The parent and child arrive for the assessment. I sit and talk with the parents while the assessment is taken. It is so common to hear, "My child has developed a horrible attitude" or "My child lies to me all the time about school" or "my child's teacher says he daydreams all the time." From my experience I know these are common coping mechanisms. I remember in fourth grade I was a daydreaming fool. I was overwhelmed by a new school and math was torture. I would leave to a happy place in Lubbock, Texas. (Yes Lubbock, stop snickering)
When any of us feel backed in a corner the majority of our blood bypasses the cognitive part of the brain to support the survival or fight or flight part. We are now ready for the battle, aka fractions.
I found in repeating this process again, and again. and again that there is one lowest common denominator. FEAR. The parent, child and teacher all three tied by fear to a child's performance. This is so very backwards to me but I will not get on that soapbox. I simply want to point out that FEAR cripples us to the point that blood moves from the logic driven part of our brain to the survival part. Fear is usually accompanied by a lie that keeps us from believing we can accomplish our destiny. I believe one person believing in a child can release them from fear and catapult them into their annointed destination.

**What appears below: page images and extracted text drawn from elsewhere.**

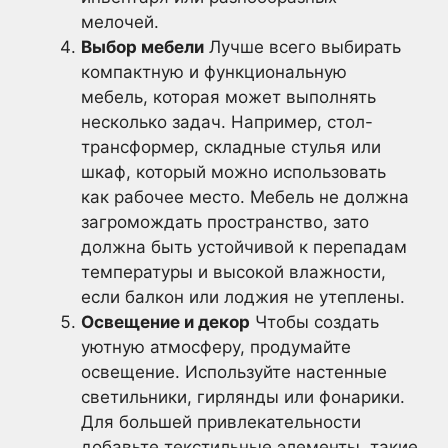
мелочей.
Выбор мебели
Лучше всего выбирать
компактную и функциональную
мебель, которая может выполнять
несколько задач. Например, стол-
трансформер, складные стулья или
шкаф, который можно использовать
как рабочее место. Мебель не должна
загромождать пространство, зато
должна быть устойчивой к перепадам
температуры и высокой влажности,
если балкон или лоджия не утеплены.
Освещение и декор
Чтобы создать
уютную атмосферу, продумайте
освещение. Используйте настенные
светильники, гирлянды или фонарики.
Для большей привлекательности
добавьте текстильные элементы, такие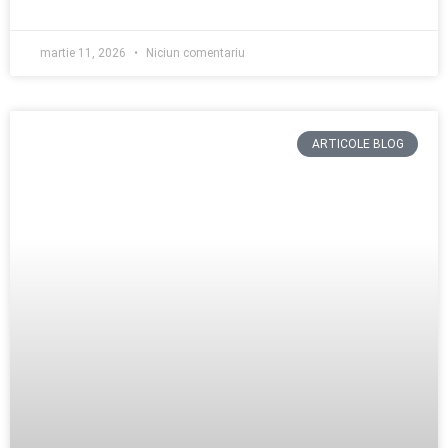
martie 11, 2026
Niciun comentariu
ARTICOLE BLOG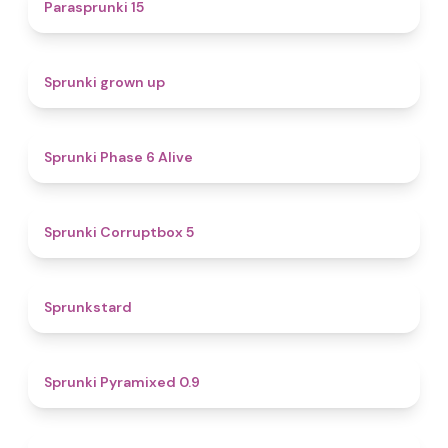
5
Parasprunki 15
4.4
Sprunki grown up
4.8
Sprunki Phase 6 Alive
4.9
Sprunki Corruptbox 5
4.6
Sprunkstard
4.7
Sprunki Pyramixed 0.9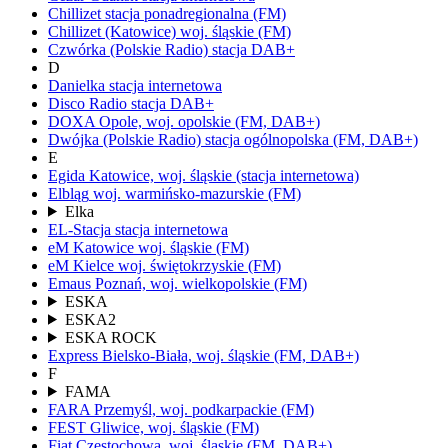
Chillizet
stacja ponadregionalna
(FM)
Chillizet
(Katowice)
woj.
śląskie
(FM)
Czwórka
(Polskie Radio)
stacja DAB+
D
Danielka
stacja internetowa
Disco Radio
stacja DAB+
DOXA
Opole,
woj.
opolskie
(FM, DAB+)
Dwójka
(Polskie Radio)
stacja ogólnopolska
(FM, DAB+)
E
Egida
Katowice,
woj.
śląskie
(stacja internetowa)
Elbląg
woj.
warmińsko-mazurskie
(FM)
Elka
EL-Stacja
stacja internetowa
eM Katowice
woj.
śląskie
(FM)
eM Kielce
woj.
świętokrzyskie
(FM)
Emaus
Poznań,
woj.
wielkopolskie
(FM)
ESKA
ESKA2
ESKA ROCK
Express
Bielsko-Biała,
woj.
śląskie
(FM, DAB+)
F
FAMA
FARA
Przemyśl,
woj.
podkarpackie
(FM)
FEST
Gliwice,
woj.
śląskie
(FM)
Fiat
Częstochowa,
woj.
śląskie
(FM, DAB+)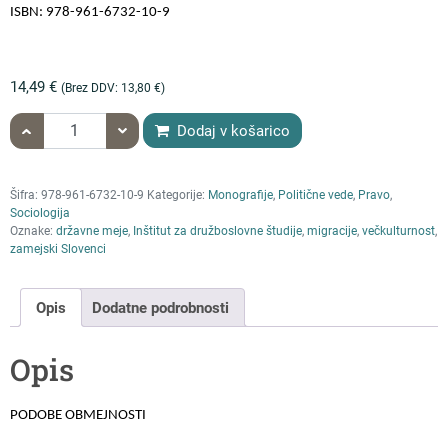
ISBN: 978-961-6732-10-9
14,49
€
(Brez DDV:
13,80
€
)
količina PODOBE OBMEJNOSTI
Dodaj v košarico
Šifra:
978-961-6732-10-9
Kategorije:
Monografije
,
Politične vede
,
Pravo
,
Sociologija
Oznake:
državne meje
,
Inštitut za družboslovne študije
,
migracije
,
večkulturnost
,
zamejski Slovenci
Opis
Dodatne podrobnosti
Opis
PODOBE OBMEJNOSTI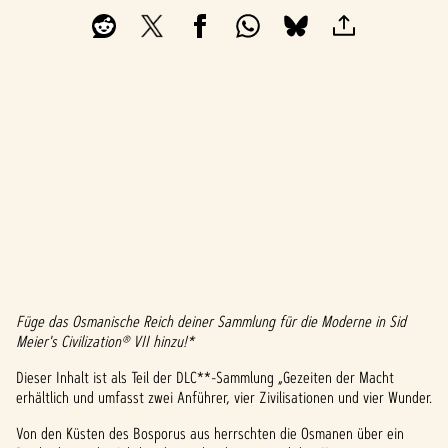
Füge das Osmanische Reich deiner Sammlung für die Moderne in Sid
A
Meier's Civilization® VII hinzu!*
c
Dieser Inhalt ist als Teil der DLC**-Sammlung „Gezeiten der Macht
erhältlich und umfasst zwei Anführer, vier Zivilisationen und vier Wunder.
c
Von den Küsten des Bosporus aus herrschten die Osmanen über ein
e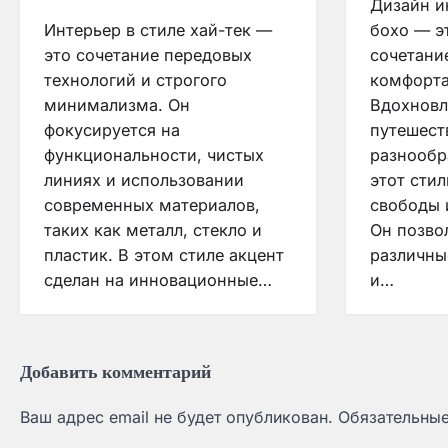
Дизайн и
Интерьер в стиле хай-тек —
бохо — э
это сочетание передовых
сочетани
технологий и строгого
комфорта
минимализма. Он
Вдохнов
фокусируется на
путешест
функциональности, чистых
разнообр
линиях и использовании
этот сти
современных материалов,
свободы 
таких как металл, стекло и
Он позвол
пластик. В этом стиле акцент
различны
сделан на инновационные…
и…
Добавить комментарий
Ваш адрес email не будет опубликован.
Обязательны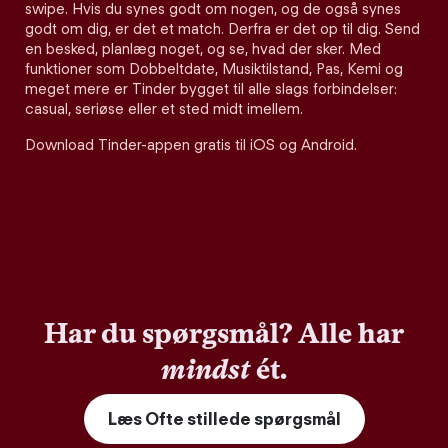
swipe. Hvis du synes godt om nogen, og de også synes
godt om dig, er det et match. Derfra er det op til dig. Send
en besked, planlæg noget, og se, hvad der sker. Med
funktioner som Dobbeltdate, Musiktilstand, Pas, Kemi og
meget mere er Tinder bygget til alle slags forbindelser:
casual, seriøse eller et sted midt imellem.
Download Tinder-appen gratis til iOS og Android.
Har du spørgsmål? Alle har
mindst
ét.
Læs Ofte stillede spørgsmål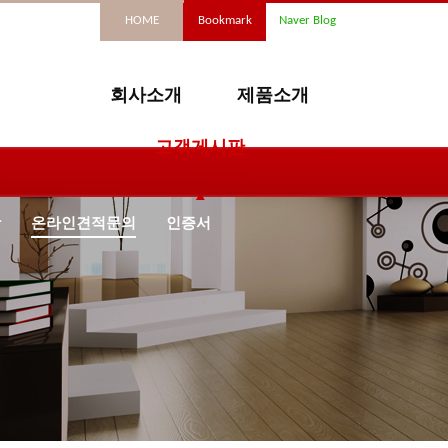
HOME
Bookmark
Naver Blog
회사소개
제품소개
고객게시판
항
온라인견적문의
인증서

"They will be like a tree planted by the water
that sends out its roots by the stream.
It does not fear when heat comes;
its leaves are always green.
It has no worries in a year of drought
and never fails to bear fruit.”
A day passes and I have the assessment results to share. I explain strengths and weaknesses, make an individualized remediation plan, and contact the child's teacher to share the results. I coach the parents to look into their child's eyes and say four words: I believe in you! If their child's gaze is constant they received this blessing, if they look away they do not. Say it again until their gaze is unflappable.
Practical tip for Parents
1.Operate from a place of truth, assumptions and opinions leave you and your child vulnerable. Knowing how your child thinks(processes) and what they know is very beneficial. This is true spiritually as well.
2.Tell your child you believe in them. This works on spouses too!
3. Compliment your child on their work ethic not their smarts. They can always work harder but children tend to give up when they think they are not smart enough.
4.Teach your child to set goals with incremental doable parts.
5.Pick a scripture or two and have your child translate them into their own words. Use their words as an affirmation to say to themselves each morning and in stressful situations at school. We did this when KB was diagnosed as dyslexic. Here is her affirmation:
I am very special because I am God's child. I will always do my best and be a leader. I can do all things because Jesus gives me strength. I love God and God loves me.I may have used this myself on especially stressful days.
6.Remember school is the only time mastery over all subjects is required. After graduation we pick our strengths to work and play in.